ACTIVITY: Which lines of the records hold the string "kontenerów"? Report only how many of them there are.

THE DATA:

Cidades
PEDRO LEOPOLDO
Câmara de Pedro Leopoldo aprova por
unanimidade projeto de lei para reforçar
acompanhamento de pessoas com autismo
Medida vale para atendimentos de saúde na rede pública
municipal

* * *

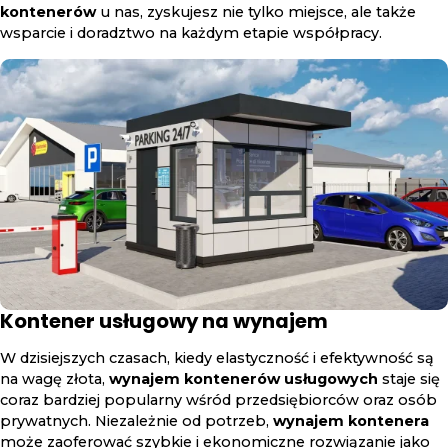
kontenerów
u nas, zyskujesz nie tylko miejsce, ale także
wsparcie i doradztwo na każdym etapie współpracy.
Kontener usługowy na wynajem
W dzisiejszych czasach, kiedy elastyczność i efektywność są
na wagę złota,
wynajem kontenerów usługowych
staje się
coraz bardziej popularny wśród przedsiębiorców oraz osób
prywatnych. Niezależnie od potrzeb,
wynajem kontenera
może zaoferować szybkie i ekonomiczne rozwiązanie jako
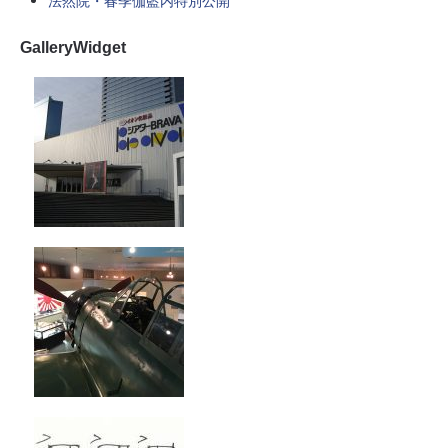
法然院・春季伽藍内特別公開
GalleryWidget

SOLUTION: 2